### Activity
Looking through the entries, count each line where the string "breadcrumb" occurs, and write only the total.

* * *

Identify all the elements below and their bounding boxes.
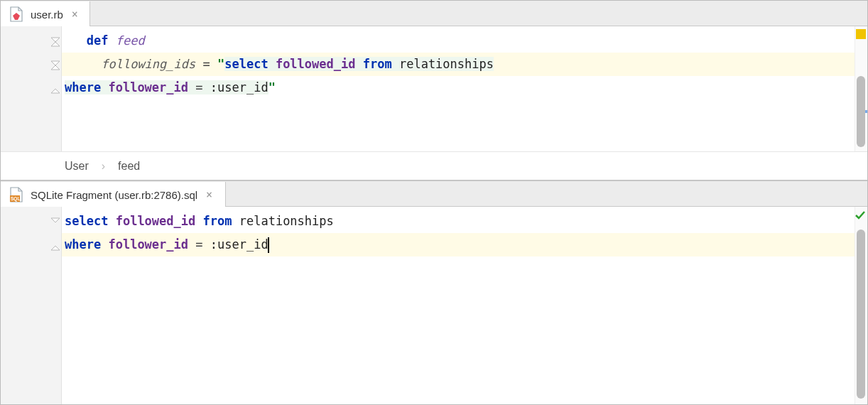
svg-marker-8	[51, 246, 60, 250]
breadcrumb-method[interactable]: feed	[118, 160, 140, 173]
svg-text:SQL: SQL	[11, 196, 20, 202]
tab-sql-fragment[interactable]: SQL SQLite Fragment (user.rb:2786).sql ×	[1, 182, 226, 207]
code-line: where follower_id = :user_id	[62, 233, 867, 256]
fold-handle-icon[interactable]	[49, 36, 62, 48]
chevron-right-icon: ›	[102, 160, 105, 173]
sql-editor[interactable]: select followed_id from relationships wh…	[1, 207, 867, 404]
sql-file-icon: SQL	[9, 187, 23, 202]
scrollbar-thumb[interactable]	[857, 76, 865, 147]
text-cursor	[268, 237, 269, 253]
ruby-editor-pane: user.rb × def feed following_ids = "sele…	[1, 1, 867, 181]
svg-marker-1	[51, 42, 60, 46]
code-line: where follower_id = :user_id"	[62, 76, 867, 99]
fold-handle-icon[interactable]	[49, 59, 62, 72]
breadcrumb-class[interactable]: User	[65, 160, 89, 173]
code-area-top[interactable]: def feed following_ids = "select followe…	[62, 26, 867, 151]
close-icon[interactable]: ×	[205, 190, 214, 200]
ruby-file-icon	[9, 6, 23, 22]
gutter-top[interactable]	[1, 26, 62, 151]
fold-handle-icon[interactable]	[49, 216, 62, 229]
code-area-bottom[interactable]: select followed_id from relationships wh…	[62, 207, 867, 404]
close-icon[interactable]: ×	[70, 9, 80, 20]
tab-title: SQLite Fragment (user.rb:2786).sql	[31, 189, 197, 201]
code-line: select followed_id from relationships	[62, 210, 867, 233]
tab-title: user.rb	[31, 9, 63, 21]
ruby-editor[interactable]: def feed following_ids = "select followe…	[1, 26, 867, 151]
warning-indicator[interactable]	[856, 29, 866, 39]
code-line: def feed	[62, 29, 867, 53]
fold-handle-icon[interactable]	[49, 82, 62, 95]
svg-marker-7	[51, 218, 60, 222]
tab-bar-bottom: SQL SQLite Fragment (user.rb:2786).sql ×	[1, 181, 867, 207]
fold-handle-icon[interactable]	[49, 239, 62, 252]
code-line: following_ids = "select followed_id from…	[62, 53, 867, 76]
tab-bar-top: user.rb ×	[1, 1, 867, 26]
svg-marker-3	[51, 65, 60, 70]
ok-indicator-icon[interactable]	[855, 210, 866, 224]
breadcrumb: User › feed	[1, 151, 867, 180]
tab-user-rb[interactable]: user.rb ×	[1, 1, 90, 27]
scrollbar-thumb[interactable]	[857, 230, 865, 399]
svg-marker-2	[51, 61, 60, 65]
sql-fragment-pane: SQL SQLite Fragment (user.rb:2786).sql ×…	[1, 181, 867, 404]
svg-marker-0	[51, 38, 60, 42]
gutter-bottom[interactable]	[1, 207, 62, 404]
svg-marker-4	[51, 89, 60, 93]
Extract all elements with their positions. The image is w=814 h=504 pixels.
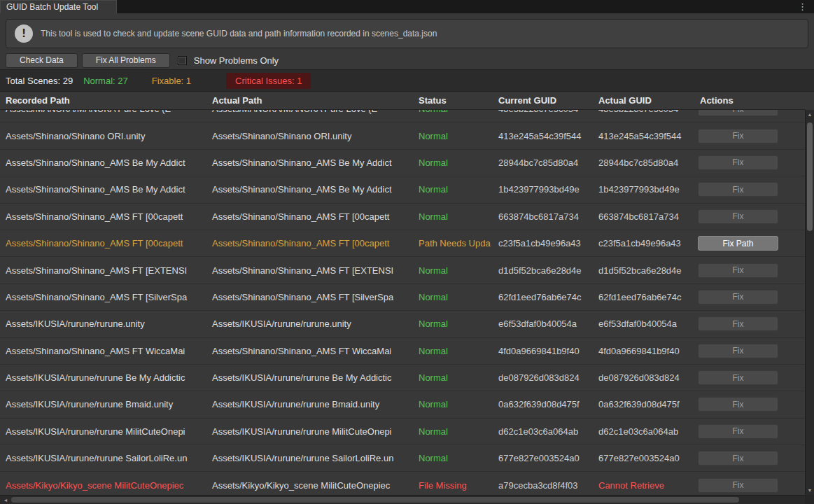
table-row: Assets/IKUSIA/rurune/rurune.unity Assets… bbox=[0, 311, 805, 337]
current-guid-cell: 413e245a54c39f544 bbox=[493, 131, 593, 141]
fix-button[interactable]: Fix bbox=[698, 397, 778, 412]
scroll-up-icon[interactable]: ▲ bbox=[806, 110, 814, 119]
header-current-guid: Current GUID bbox=[493, 95, 593, 106]
fix-button[interactable]: Fix bbox=[698, 209, 778, 224]
fix-button[interactable]: Fix bbox=[698, 110, 778, 116]
table-row: Assets/Shinano/Shinano_AMS FT [00capett … bbox=[0, 230, 805, 257]
scroll-down-icon[interactable]: ▼ bbox=[806, 486, 814, 495]
vertical-scrollbar-thumb[interactable] bbox=[807, 122, 813, 231]
actions-cell: Fix bbox=[694, 155, 805, 170]
fix-button[interactable]: Fix bbox=[698, 451, 778, 465]
table-row: Assets/Shinano/Shinano_AMS FT [EXTENSI A… bbox=[0, 257, 805, 284]
actions-cell: Fix bbox=[694, 182, 805, 197]
actual-path-cell: Assets/Shinano/Shinano_AMS FT [00capett bbox=[206, 211, 413, 222]
horizontal-scrollbar[interactable]: ◄ bbox=[0, 495, 805, 504]
check-data-button[interactable]: Check Data bbox=[6, 53, 78, 68]
status-cell: Normal bbox=[413, 372, 493, 383]
actual-path-cell: Assets/Shinano/Shinano_AMS FT WiccaMai bbox=[206, 346, 413, 356]
actual-path-cell: Assets/Shinano/Shinano_AMS FT [EXTENSI bbox=[206, 265, 413, 276]
fix-button[interactable]: Fix bbox=[698, 155, 778, 170]
actual-guid-cell: 1b423977993bd49e bbox=[593, 184, 694, 195]
actual-path-cell: Assets/IKUSIA/rurune/rurune Be My Addict… bbox=[206, 372, 413, 383]
fix-button[interactable]: Fix bbox=[698, 344, 778, 358]
fix-button[interactable]: Fix bbox=[698, 263, 778, 278]
actions-cell: Fix bbox=[694, 397, 805, 412]
table-row: Assets/IKUSIA/rurune/rurune Bmaid.unity … bbox=[0, 391, 805, 418]
current-guid-cell: 28944bc7c85d80a4 bbox=[493, 158, 593, 168]
fixable-count: Fixable: 1 bbox=[152, 76, 191, 86]
total-scenes-count: Total Scenes: 29 bbox=[6, 76, 73, 86]
actions-cell: Fix bbox=[694, 110, 805, 116]
status-cell: Normal bbox=[413, 292, 493, 302]
info-icon: ! bbox=[15, 24, 33, 43]
window-menu-icon[interactable]: ⋮ bbox=[798, 0, 807, 13]
table-row: Assets/Shinano/Shinano_AMS FT [00capett … bbox=[0, 204, 805, 230]
status-cell: Normal bbox=[413, 453, 493, 463]
current-guid-cell: 0a632f639d08d475f bbox=[493, 399, 593, 410]
recorded-path-cell: Assets/Shinano/Shinano_AMS FT [00capett bbox=[0, 211, 206, 222]
recorded-path-cell: Assets/Shinano/Shinano_AMS Be My Addict bbox=[0, 158, 206, 168]
table-row: Assets/MANUKA/MANUKA Pure Love (E Assets… bbox=[0, 110, 805, 122]
header-actions: Actions bbox=[694, 95, 805, 106]
actual-guid-cell: 62fd1eed76ab6e74c bbox=[593, 292, 694, 302]
scene-table: Recorded Path Actual Path Status Current… bbox=[0, 92, 805, 495]
show-problems-only-checkbox[interactable] bbox=[178, 56, 187, 65]
table-row: Assets/IKUSIA/rurune/rurune SailorLoliRe… bbox=[0, 445, 805, 472]
recorded-path-cell: Assets/Shinano/Shinano_AMS FT [00capett bbox=[0, 238, 206, 248]
fix-button[interactable]: Fix bbox=[698, 182, 778, 197]
table-row: Assets/IKUSIA/rurune/rurune Be My Addict… bbox=[0, 365, 805, 391]
recorded-path-cell: Assets/IKUSIA/rurune/rurune.unity bbox=[0, 318, 206, 329]
normal-count: Normal: 27 bbox=[83, 76, 128, 86]
fix-all-problems-button[interactable]: Fix All Problems bbox=[82, 53, 170, 68]
current-guid-cell: de087926d083d824 bbox=[493, 372, 593, 383]
actual-path-cell: Assets/IKUSIA/rurune/rurune.unity bbox=[206, 318, 413, 329]
actual-guid-cell: d62c1e03c6a064ab bbox=[593, 426, 694, 437]
tab-guid-batch-update-tool[interactable]: GUID Batch Update Tool bbox=[0, 0, 117, 13]
tab-bar: GUID Batch Update Tool ⋮ bbox=[0, 0, 814, 13]
actual-path-cell: Assets/IKUSIA/rurune/rurune MilitCuteOne… bbox=[206, 426, 413, 437]
fix-button[interactable]: Fix bbox=[698, 290, 778, 304]
actions-cell: Fix Path bbox=[694, 236, 805, 251]
actual-path-cell: Assets/Shinano/Shinano_AMS Be My Addict bbox=[206, 184, 413, 195]
recorded-path-cell: Assets/Kikyo/Kikyo_scene MilitCuteOnepie… bbox=[0, 480, 206, 491]
recorded-path-cell: Assets/IKUSIA/rurune/rurune Be My Addict… bbox=[0, 372, 206, 383]
current-guid-cell: 1b423977993bd49e bbox=[493, 184, 593, 195]
status-cell: Normal bbox=[413, 184, 493, 195]
critical-issues-badge: Critical Issues: 1 bbox=[226, 73, 311, 89]
summary-bar: Total Scenes: 29 Normal: 27 Fixable: 1 C… bbox=[0, 69, 814, 92]
fix-button[interactable]: Fix bbox=[698, 478, 778, 493]
fix-button[interactable]: Fix bbox=[698, 316, 778, 331]
horizontal-scrollbar-thumb[interactable] bbox=[11, 497, 739, 503]
actual-guid-cell: 677e827e003524a0 bbox=[593, 453, 694, 463]
actions-cell: Fix bbox=[694, 209, 805, 224]
status-cell: Normal bbox=[413, 110, 493, 114]
fix-button[interactable]: Fix bbox=[698, 129, 778, 144]
table-header-row: Recorded Path Actual Path Status Current… bbox=[0, 92, 805, 110]
vertical-scrollbar[interactable]: ▲ ▼ bbox=[805, 110, 814, 495]
scrollbar-corner bbox=[805, 495, 814, 504]
status-cell: Normal bbox=[413, 399, 493, 410]
fix-button[interactable]: Fix bbox=[698, 370, 778, 385]
actual-path-cell: Assets/MANUKA/MANUKA Pure Love (E bbox=[206, 110, 413, 114]
table-row: Assets/Shinano/Shinano_AMS Be My Addict … bbox=[0, 176, 805, 203]
fix-button[interactable]: Fix bbox=[698, 424, 778, 439]
status-cell: Normal bbox=[413, 158, 493, 168]
actions-cell: Fix bbox=[694, 344, 805, 358]
current-guid-cell: 48e3b228c7e5c054 bbox=[493, 110, 593, 114]
actions-cell: Fix bbox=[694, 290, 805, 304]
header-status: Status bbox=[413, 95, 493, 106]
table-row: Assets/IKUSIA/rurune/rurune MilitCuteOne… bbox=[0, 419, 805, 445]
recorded-path-cell: Assets/Shinano/Shinano_AMS FT [SilverSpa bbox=[0, 292, 206, 302]
scroll-left-icon[interactable]: ◄ bbox=[1, 496, 10, 504]
recorded-path-cell: Assets/Shinano/Shinano_AMS Be My Addict bbox=[0, 184, 206, 195]
actual-guid-cell: d1d5f52bca6e28d4e bbox=[593, 265, 694, 276]
table-body: Assets/MANUKA/MANUKA Pure Love (E Assets… bbox=[0, 110, 805, 495]
actual-path-cell: Assets/IKUSIA/rurune/rurune SailorLoliRe… bbox=[206, 453, 413, 463]
window-title: GUID Batch Update Tool bbox=[6, 2, 98, 12]
fix-button[interactable]: Fix Path bbox=[698, 236, 778, 251]
recorded-path-cell: Assets/Shinano/Shinano_AMS FT [EXTENSI bbox=[0, 265, 206, 276]
current-guid-cell: c23f5a1cb49e96a43 bbox=[493, 238, 593, 248]
table-row: Assets/Shinano/Shinano_AMS FT [SilverSpa… bbox=[0, 284, 805, 311]
status-cell: Normal bbox=[413, 426, 493, 437]
recorded-path-cell: Assets/IKUSIA/rurune/rurune SailorLoliRe… bbox=[0, 453, 206, 463]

* * *

### Answer below
3